Material supplied section start
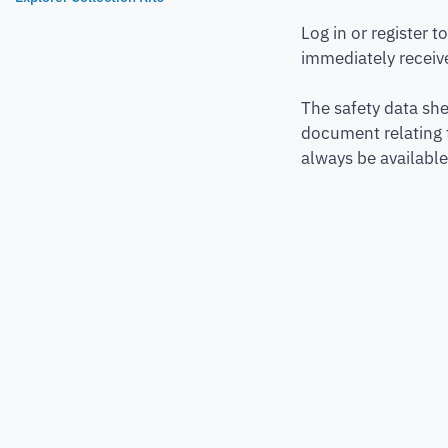
Log in or register 
immediately receive
The safety data she
document relating 
always be available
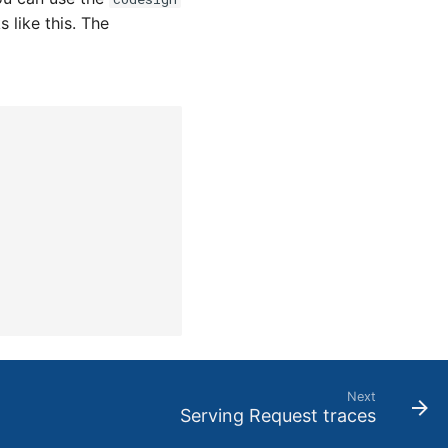
s like this. The
Next
Serving Request traces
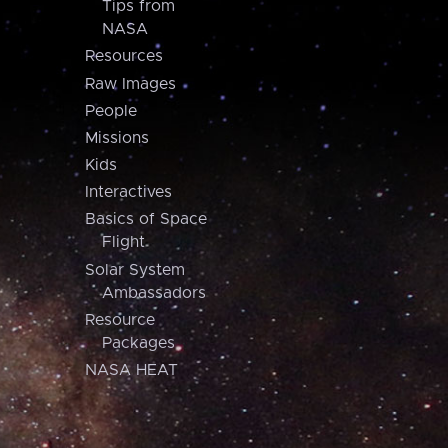
Tips from
NASA
Resources
Raw Images
People
Missions
Kids
Interactives
Basics of Space
Flight
Solar System
Ambassadors
Resource
Packages
NASA HEAT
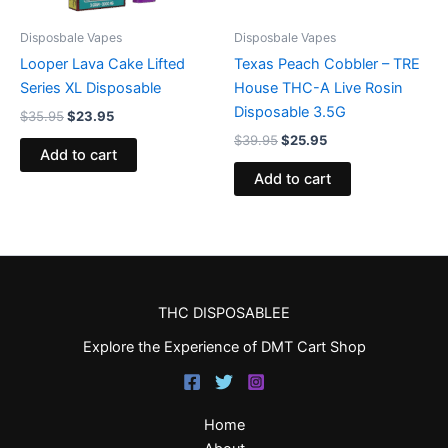
Disposbale Vapes
Disposbale Vapes
Looper Lava Cake Lifted
Texas Peach Cobbler – TRE
Series XL Disposable
House THC-A Live Rosin
Disposable 3.5G
$
35.95
$
23.95
$
39.95
$
25.95
Add to cart
Add to cart
THC DISPOSABLEE
Explore the Experience of DMT Cart Shop
Home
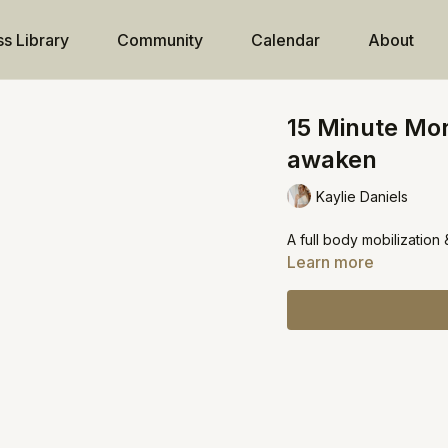
ss Library
Community
Calendar
About
15 Minute Mo
awaken
Kaylie Daniels
A full body mobilization
Learn more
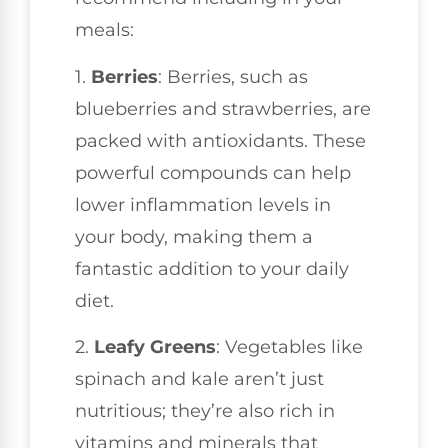
meals:
1.
Berries
: Berries, such as
blueberries and strawberries, are
packed with antioxidants. These
powerful compounds can help
lower inflammation levels in
your body, making them a
fantastic addition to your daily
diet.
2.
Leafy Greens
: Vegetables like
spinach and kale aren’t just
nutritious; they’re also rich in
vitamins and minerals that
Material supplied section end
__Assignment__
Exactly as they stand, retype all the entries, but omit the pictures.

__Written solution__
Log in or register 
immediately receive
The safety data she
document relating 
always be available
s like this. The
Next
Serving Request traces
Tips from
NASA
Resources
Raw Images
People
Missions
Kids
Interactives
Basics of Space
Flight
Solar System
Ambassadors
Resource
Packages
NASA HEAT
Disposbale Vapes
Disposbale Vapes
Looper Lava Cake Lifted
Texas Peach Cobbler – TRE
Series XL Disposable
House THC-A Live Rosin
Disposable 3.5G
$
35.95
$
23.95
$
39.95
$
25.95
Add to cart
Add to cart
THC DISPOSABLEE
Explore the Experience of DMT Cart Shop
Home
ss Library
Community
Calendar
About
15 Minute Mo
awaken
Kaylie Daniels
A full body mobilization
Learn more
meals:
1.
Berries
: Berries, such as
blueberries and strawberries, are
packed with antioxidants. These
powerful compounds can help
lower inflammation levels in
your body, making them a
fantastic addition to your daily
diet.
2.
Leafy Greens
: Vegetables like
spinach and kale aren’t just
nutritious; they’re also rich in
vitamins and minerals that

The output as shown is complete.